Contrast with Silicon Valley
Faulkner’s management style is in total contrast with those in Silicon Valley. She avoids venture capital and remains steadfast against taking the company public, arguing that going public would force Epic to start beholding their shareholders rather than itsPatients.
In her own words, “We don’t want to be another tech firm chasing quarterly profits.” Epic instead spends heavily on research and developments of updates and expansions that bind hospitals to its ecosystem.
This philosophy has endowed Epic with remarkable longevity. While other tech firms soared and crashed with the markets, Epic has quietly plodded along the path of steady growth for more than four decades. Its revenues, in the billions on some independent estimations, are private, and so Faulkner and her team can make decisions without the prying eyes of Wall Street.
The Willy Wonka Comparison
Epic’s weirdness, crowned by Faulkner’s cloistered leadership, has invited comparison with Willy Wonka. Like Wonka’s chocolate factory, it’s a place where outsiders rarely get in, or if they do, they are often far too dazzled to grasp the full scope of bizarre design.
Conference rooms are fashioned after pirate ships. Hallways channel guests into replica train cars. The company holds a users’ meeting every year, when thousands of doctors, administrators, and tech experts descend upon Verona for what some call the “Woodstock of healthcare IT.”
The show put on for the public has its reality: Faulkner’s factory does not produce candy but rather the digital mechanics behind modern healthcare. From a patient’s perspective, it could be as simple as logging into MyChart, the portal where they check lab results, message a doctor, or schedule an appointment. All the while, Epic’s systems sew together everything from diagnostic imaging to billing codes on the back end.
An Era of Transition
Now, at age 82, Faulkner is getting ready for what lies beyond her. In 2015, she entered the Giving Pledge, committing to donate 99% of her wealth to philanthropy. She also created a trust that owns Epic, making it impossible for the company to be sold or taken public after her.”
The healthcare industry hails this initiative as a move that will keep Epic independent, a hiss-terical rarity in an industry where every horizon is lined with mergers and acquisitions.
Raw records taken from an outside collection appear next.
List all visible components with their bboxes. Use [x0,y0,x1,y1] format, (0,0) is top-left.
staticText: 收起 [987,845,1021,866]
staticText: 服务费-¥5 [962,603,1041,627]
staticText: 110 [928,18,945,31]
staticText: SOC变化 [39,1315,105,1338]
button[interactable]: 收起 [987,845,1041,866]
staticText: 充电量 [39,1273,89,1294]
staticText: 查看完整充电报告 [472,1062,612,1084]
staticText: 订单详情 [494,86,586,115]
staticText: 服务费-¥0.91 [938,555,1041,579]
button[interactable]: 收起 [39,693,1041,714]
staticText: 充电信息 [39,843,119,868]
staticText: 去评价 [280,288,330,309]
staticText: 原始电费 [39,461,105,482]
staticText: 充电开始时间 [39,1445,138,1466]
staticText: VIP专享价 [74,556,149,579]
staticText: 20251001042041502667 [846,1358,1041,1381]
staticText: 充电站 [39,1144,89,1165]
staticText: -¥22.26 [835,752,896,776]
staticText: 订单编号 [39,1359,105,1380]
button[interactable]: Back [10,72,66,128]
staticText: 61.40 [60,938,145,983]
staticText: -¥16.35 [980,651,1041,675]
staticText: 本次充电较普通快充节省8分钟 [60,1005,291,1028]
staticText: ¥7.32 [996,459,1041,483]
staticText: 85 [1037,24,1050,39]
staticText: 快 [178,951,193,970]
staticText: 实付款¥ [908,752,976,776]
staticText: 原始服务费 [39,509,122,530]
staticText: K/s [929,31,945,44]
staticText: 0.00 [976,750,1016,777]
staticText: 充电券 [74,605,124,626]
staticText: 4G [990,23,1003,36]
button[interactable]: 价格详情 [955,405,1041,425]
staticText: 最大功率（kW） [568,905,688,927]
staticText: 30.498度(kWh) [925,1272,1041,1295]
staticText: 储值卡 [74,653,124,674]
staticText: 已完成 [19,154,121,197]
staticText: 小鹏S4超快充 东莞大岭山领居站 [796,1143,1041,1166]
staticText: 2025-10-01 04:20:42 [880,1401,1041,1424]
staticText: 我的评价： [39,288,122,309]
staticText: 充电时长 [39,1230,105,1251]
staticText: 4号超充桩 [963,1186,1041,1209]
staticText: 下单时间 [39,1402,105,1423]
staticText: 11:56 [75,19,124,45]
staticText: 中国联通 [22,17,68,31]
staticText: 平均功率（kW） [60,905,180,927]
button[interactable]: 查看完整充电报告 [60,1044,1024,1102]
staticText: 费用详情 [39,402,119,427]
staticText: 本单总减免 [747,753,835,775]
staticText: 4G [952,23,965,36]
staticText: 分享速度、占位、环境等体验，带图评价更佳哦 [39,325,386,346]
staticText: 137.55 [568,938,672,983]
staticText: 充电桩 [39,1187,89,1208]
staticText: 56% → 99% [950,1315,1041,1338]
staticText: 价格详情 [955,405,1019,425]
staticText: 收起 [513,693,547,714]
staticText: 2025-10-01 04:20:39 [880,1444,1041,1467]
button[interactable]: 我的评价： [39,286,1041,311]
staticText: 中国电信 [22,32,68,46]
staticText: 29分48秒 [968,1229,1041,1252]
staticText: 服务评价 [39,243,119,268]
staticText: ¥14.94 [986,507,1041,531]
Still, many questions remain about succession. Can Epic remain dominant without its enigmatic founder? And in a quickly evolving world of AI, digital health startups, and cloud-based solutions, will Epic’s software factory become the industry’s another gold standard?
The Larger Legacy
Faulkner’s imprint extends well beyond Epic’s balance sheets. Her legacy has forever changed the way healthcare providers interact with the patient by digitizing health records. Before, everything was handwritten, messy, and prone to error; now everything lies within a tap of a screen. Supporters claim Epic has saved lives through rapid diagnoses and improved communication; on the other hand, opponents say it has exacerbated physician burnout because doctors find themselves clicking screens for hours rather than conversing with patients.
Both may be true. However, Judy Faulkner’s vision has really withstood the test of time. From its beginning in a basement, she has built an organization worth billions: a software empire that in castle and spaceship bars all commercialism, set firm on a bent refusal to marry with the corporate world in quarterly earnings.
This is the way that, maybe, a slight comparison to Bill Gates and Willy Wonka would be appropriate. As we have heard, Faulkner used computing power to transform an industry, much like Gates; yet unlike Gates, she worked in an odd way, mixing pragmatism with enchantment.
For the millions of patients whose records move across the wire every day through Epic’s systems, her factory is no fantasy. It is the quiet machinery of modern medicine, a legacy that far outstrips and outlasts the fairy-tale campus where it all began.